Perleberger Straße in Moabit

Liebe Leutz,

die Perleberger Straße in Moabit ist eine der Zubringerstraßen nach Reinickendorf, Mitte (Hauptbahnhof über Lehrter Straße) und zum TXL. Die Busnummern M27 und 123 fahren auf der Perleberger, oder teilweise. Besonders Nachts rasen viele die Straße rauf und runter. Mein Vorschlag für eine angenehmere Wohnqualität ist eine permanente 30iger Zone, meistens kann man eh nicht schneller fahren und konsequente Radarkontrollen an der der Ecke Perleberger Straße/Rathenower Straße. An der Kreuzung rauscht so manches Auto zu später Stunde über rote Ampeln und deutlich über 50 Km/h.

Vielen Dank

Eigene Auswahl möglicher Maßnahmen
Geschwindigkeiten für Autos reduzieren und Tempo 30-Abschnitte
Schallschutzfenster (in Gebäuden)
Eigener Maßnahmenvorschlag
Erhöhte Geschwindigskeitskontrolle / permanter Radarkasten
17 Teilnehmer/innen unterstützen den Vorschlag
0 Teilnehmer/innen sind neutral
6 Teilnehmer/innen lehnen den Vorschlag ab

Erklärung: Die Bewertung diente der Ermittlung einer Top20-Liste, weitere Infos dazu hier.
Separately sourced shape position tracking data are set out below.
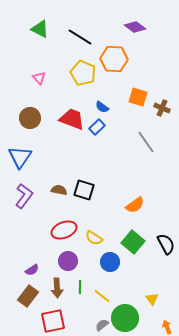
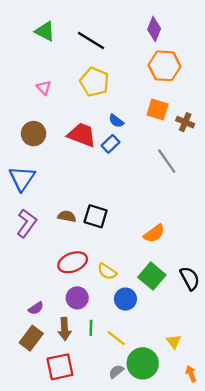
purple diamond: (135, 27) -> (154, 29), turned 75
orange hexagon: (114, 59) -> (165, 66), moved

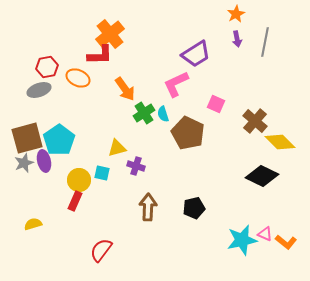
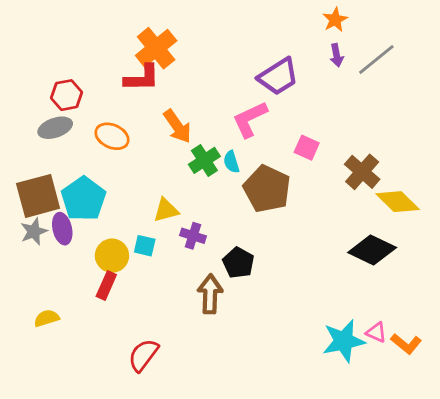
gray line: (265, 42) -> (376, 60), turned 40
orange ellipse: (78, 78) -> (112, 136), moved
black pentagon: (194, 208) -> (238, 263), moved, turned -30

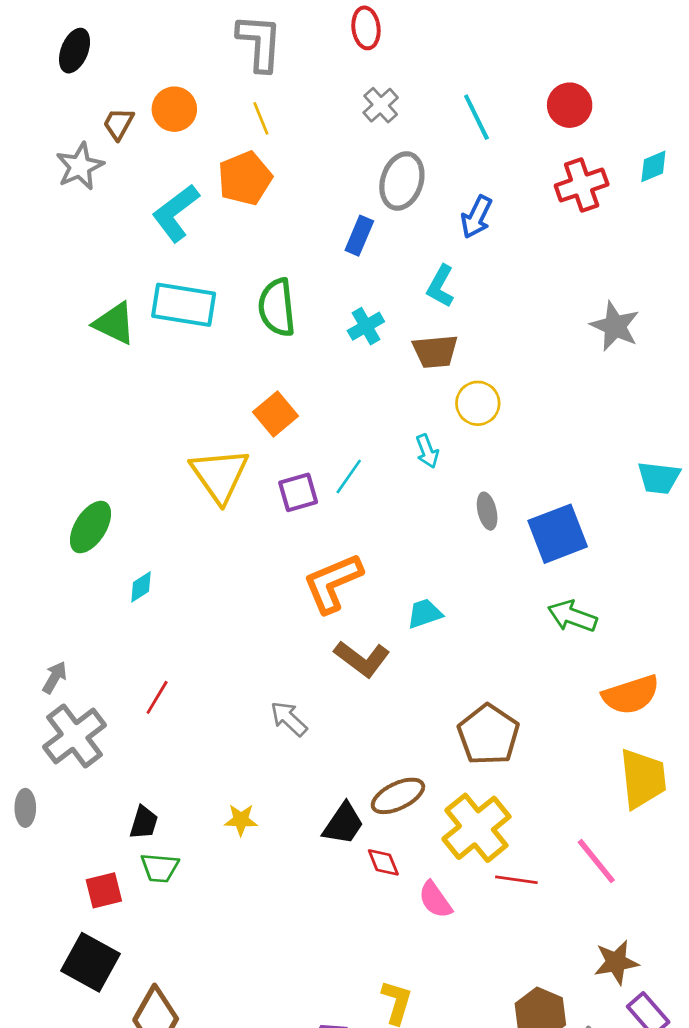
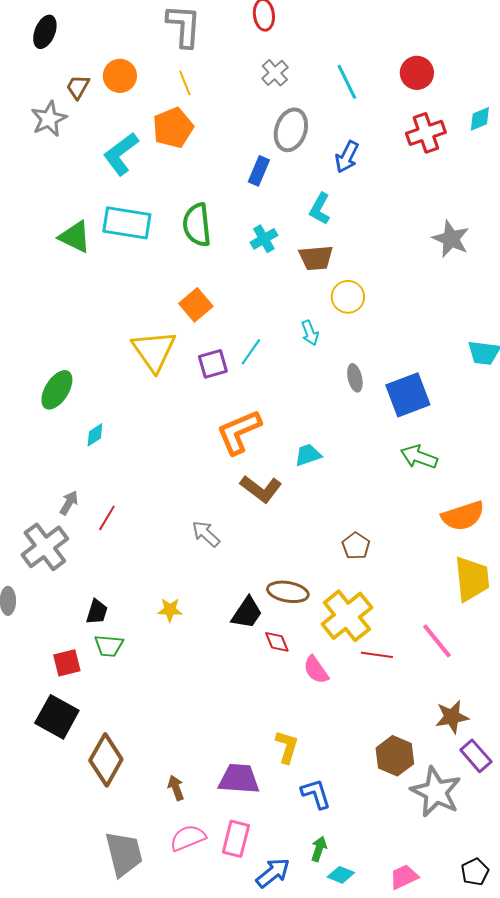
gray arrow: (55, 677) -> (69, 503), moved
brown pentagon: (488, 735) -> (356, 546), size x0.6
brown ellipse: (398, 796) -> (288, 592), turned 36

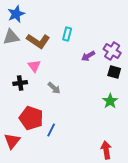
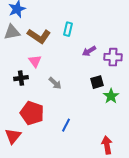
purple cross: (112, 51) -> (113, 57), moved, turned -30
black square: (114, 72) -> (97, 82), moved, turned -32
blue line: (51, 130) -> (66, 125), moved

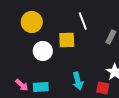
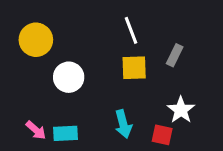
yellow circle: (32, 22) -> (36, 40), moved
yellow square: (67, 40) -> (134, 68), moved

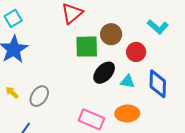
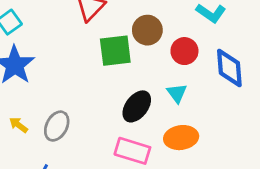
black ellipse: (104, 73) -> (137, 106), moved
cyan triangle: (128, 81) -> (177, 93), turned 49
blue diamond: (158, 84) -> (229, 68), moved

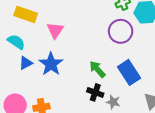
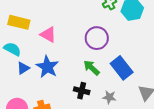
pink triangle: (55, 30) -> (48, 35), turned -30
purple circle: (121, 31) -> (97, 38), moved
black cross: (95, 92) -> (82, 91), moved

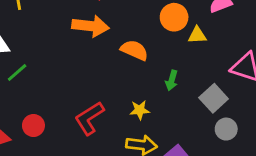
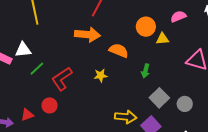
gray square: (214, 98) -> (159, 98), moved
yellow star: (140, 110) -> (101, 75), moved
red L-shape: (89, 118) -> (62, 79), moved

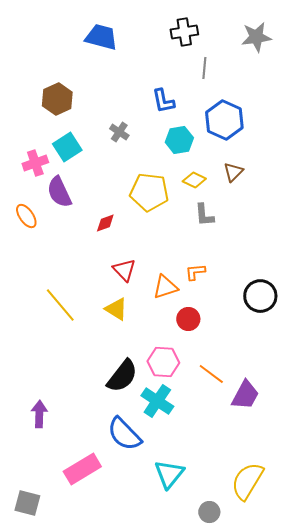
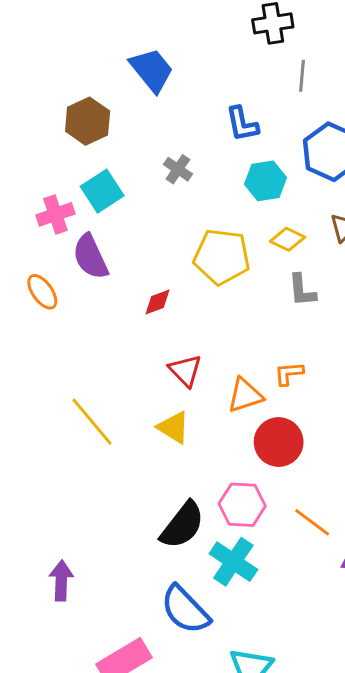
blue trapezoid: (101, 37) -> (152, 70), moved, turned 36
red circle: (188, 319) -> (279, 442), size x1.4

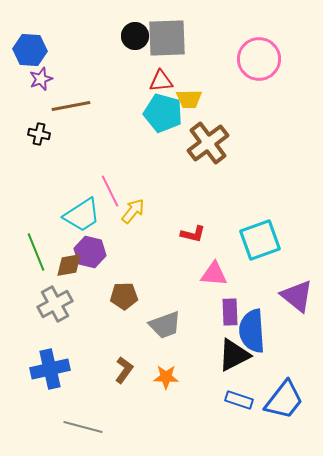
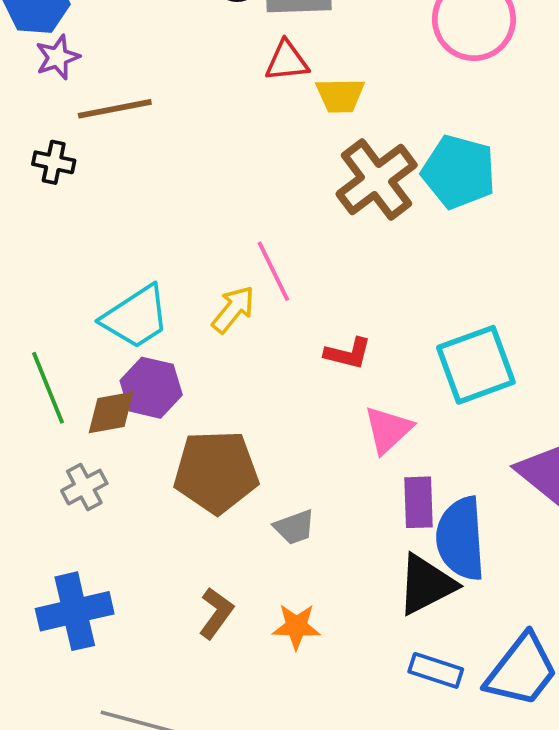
cyan pentagon: (163, 113) -> (459, 172), moved
pink line: (110, 191) -> (273, 271), moved
pink triangle: (214, 274) -> (388, 430), turned -48
brown pentagon: (124, 296) -> (216, 472), size x1.6
gray cross: (55, 304) -> (84, 487), size x0.7
gray trapezoid: (165, 325) -> (294, 527), size x0.7

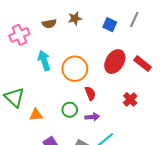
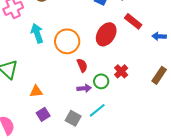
red rectangle: (143, 64) -> (133, 21), moved
green circle: (70, 110) -> (101, 81), moved
orange triangle: (36, 115) -> (36, 91), moved

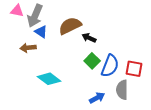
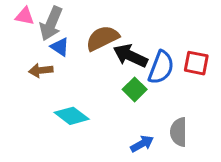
black arrow: (89, 38) -> (130, 56), size x1.6
blue semicircle: (110, 66) -> (161, 67), moved
red square: (134, 69) -> (196, 63), moved

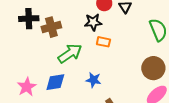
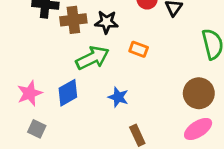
black star: (93, 22) -> (106, 22), moved
blue diamond: (55, 82) -> (68, 93), turned -30

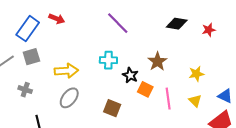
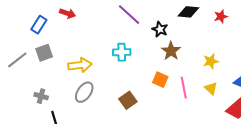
blue rectangle: (28, 29) -> (39, 25), size x0.7
black star: (130, 75) -> (160, 29), moved
gray cross: (25, 90) -> (41, 96), moved
brown square: (112, 108) -> (128, 100), turned 36

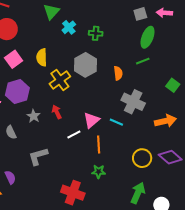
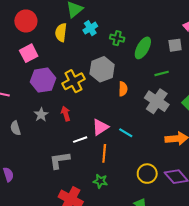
gray square: (140, 14) -> (175, 45), moved
green ellipse: (148, 37) -> (143, 48), moved
yellow semicircle: (42, 57) -> (61, 32), moved
orange semicircle: (118, 73) -> (123, 89), moved
purple hexagon: (17, 91) -> (43, 80), moved
gray cross: (133, 102) -> (157, 101), moved
gray L-shape: (38, 156) -> (60, 160), moved

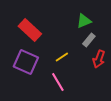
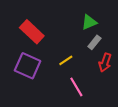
pink line: (58, 82) -> (76, 87), moved

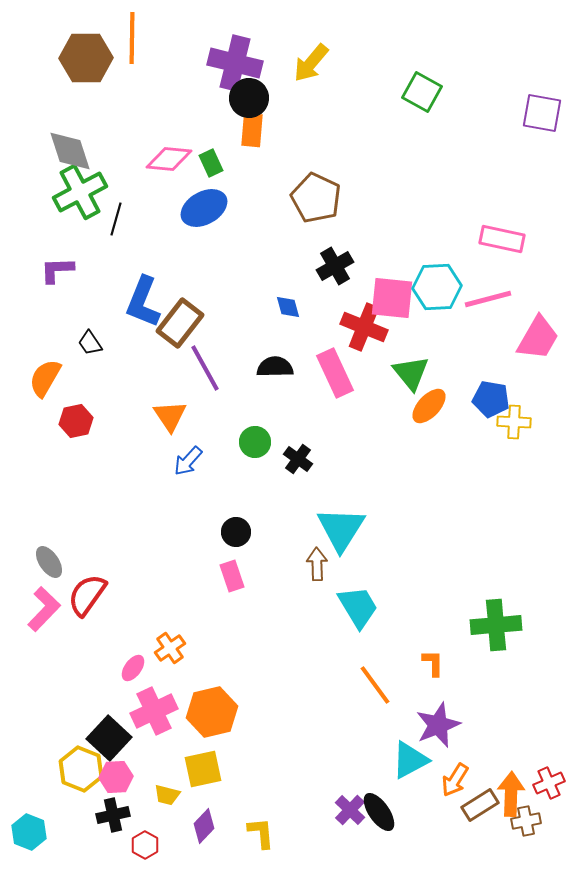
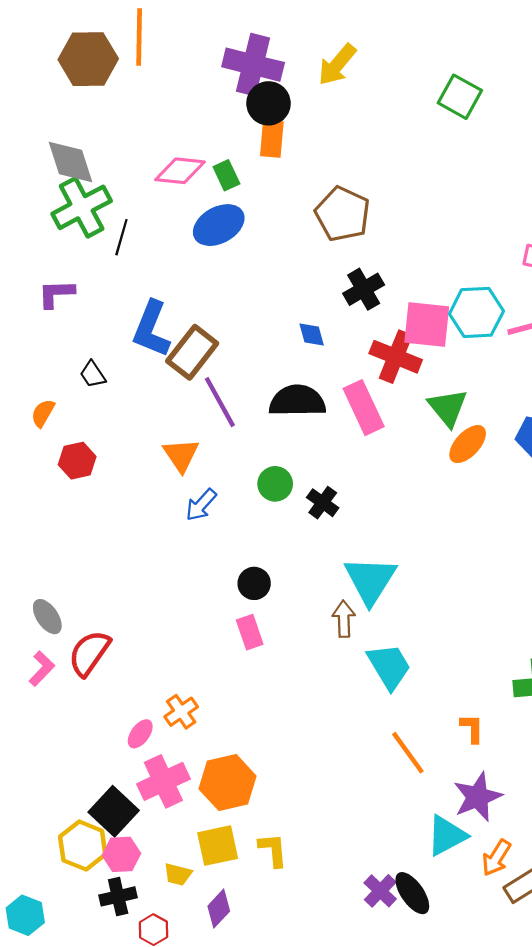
black semicircle: (275, 367) -> (297, 401), size x1.4
orange semicircle: (45, 378) -> (43, 413), size x0.7
pink L-shape: (44, 609) -> (42, 669), size x0.7
yellow L-shape: (261, 833) -> (273, 850), moved

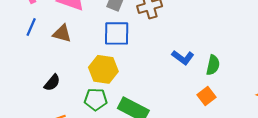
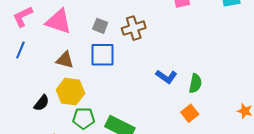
brown triangle: (62, 33) -> (65, 60), moved
yellow hexagon: (103, 69) -> (70, 92), moved

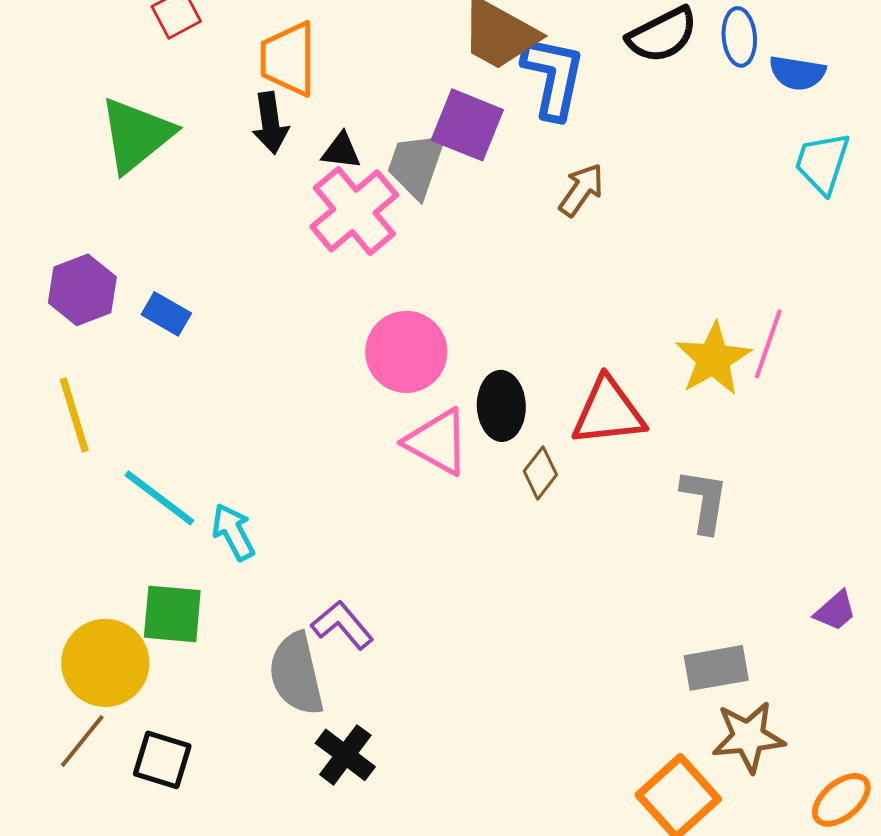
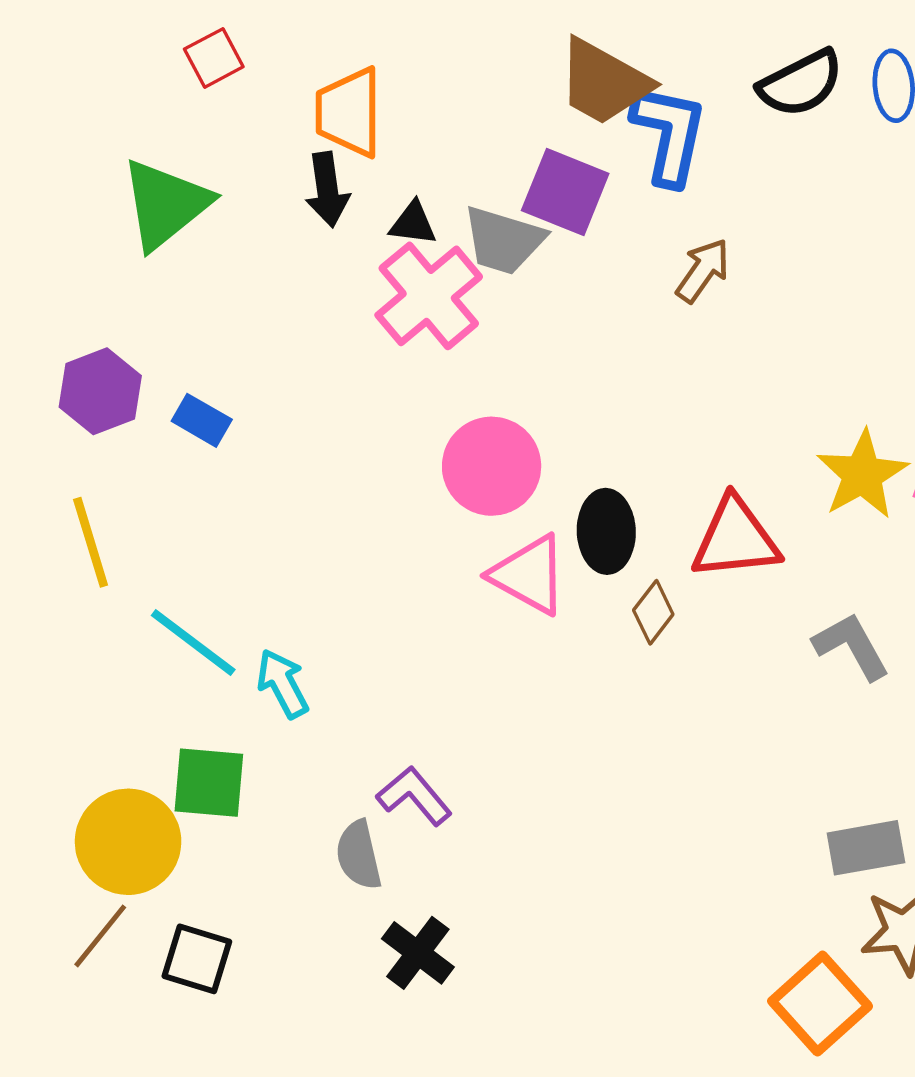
gray trapezoid: (416, 165) -> (504, 240), turned -92
gray L-shape: (704, 501) -> (851, 646), turned -38
gray semicircle: (296, 674) -> (359, 855), size x0.7

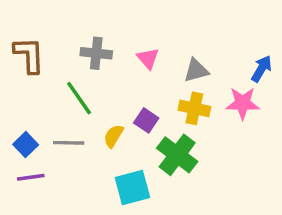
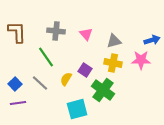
blue arrow: (262, 69) -> (152, 40), turned 42
gray line: (69, 143) -> (40, 83), turned 42

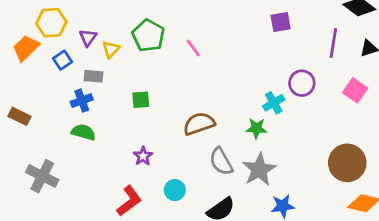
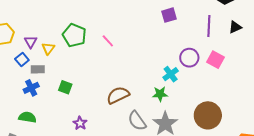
blue square: (62, 60) -> (22, 59), moved
pink square: (355, 90) -> (216, 60), moved
green square: (141, 100) -> (65, 87), moved, turned 32
green semicircle: (83, 132) -> (27, 117), moved
brown circle: (347, 163) -> (208, 115), moved

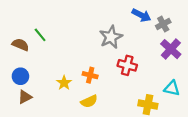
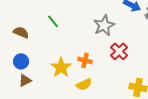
green line: (40, 35) -> (53, 21), moved
red cross: (127, 65) -> (119, 51), turned 30
yellow star: (64, 83) -> (61, 67), size x1.5

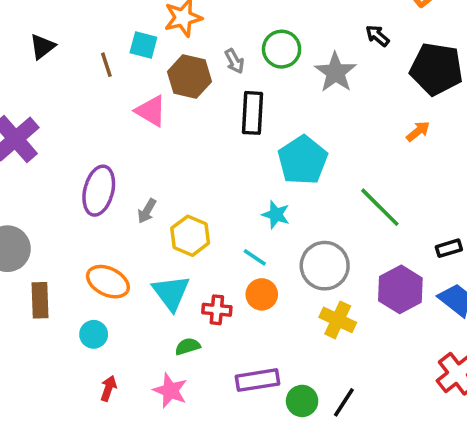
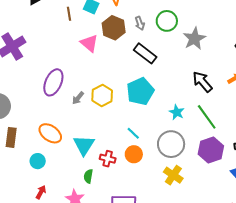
black arrow: (377, 36) -> (202, 82), moved, size x1.6
black rectangle: (253, 113) -> (145, 53), turned -65
cyan pentagon: (303, 160) -> (140, 91), moved
cyan star: (276, 215) -> (177, 112), moved
yellow hexagon: (190, 236) -> (102, 96), moved
purple hexagon: (400, 289) -> (211, 150), moved
green semicircle: (188, 346) -> (88, 176), turned -72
Rückmeldung der Senatsverwaltung: 

Zu hohe Geschwindigkeiten im Straßenverkehr sind häufig Thema von Lärmbeschwerden und so auch vieler Beiträge auf www.leises.berlin.de. Der Zusammenhang zwischen Fahrgeschwindigkeit und Lärmentwicklung ist eindeutig belegt. Überschreitungen der zulässigen Höchstgeschwindigkeit erhöhen die Störwirkung. Die Maßnahmen des Aktionsplans 2008, z. B. die entsprechende Gestaltung des Straßenraums sollen dazu beitragen, dass ein angepasstes Geschwindigkeitsniveau mit einem möglichst stetigen Verkehrsfluss erreicht wird.

Damit können aber mutwillige Geschwindigkeitsübertretungen nicht verhindert werden. Sie stellen einen Verstoß gegen die Straßenverkehrsordnung (StVO) dar, hier ist die Polizei gefragt. Sie betreibt die stationären Radargeräte und macht auch mobile Kontrollen. Im Fokus steht hier eigentlich die Verkehrssicherheit. Denn schließlich ist bei überhöhten Geschwindigkeiten nicht nur der Lärm ein Problem, sondern auch die Gefährdung anderer Verkehrsteilnehmer. Daher wird die Polizei von uns eingebunden. Sie erhält von uns die Beiträge, die sich mit den Themen Geschwindigkeitsübertretung befassen, mit der Bitte, sie bei der Priorisierung der Einsatzplanung zu berücksichtigen.

Im weiteren Verfahren ist zu prüfen, inwieweit Verkehrssicherheit, Gesundheitsgefährdung und Lärmentwicklung an besonders lauten Straßenabschnitten zusammentreffen und zu einer dauerhaften Überwachung der Geschwindigkeit führen können.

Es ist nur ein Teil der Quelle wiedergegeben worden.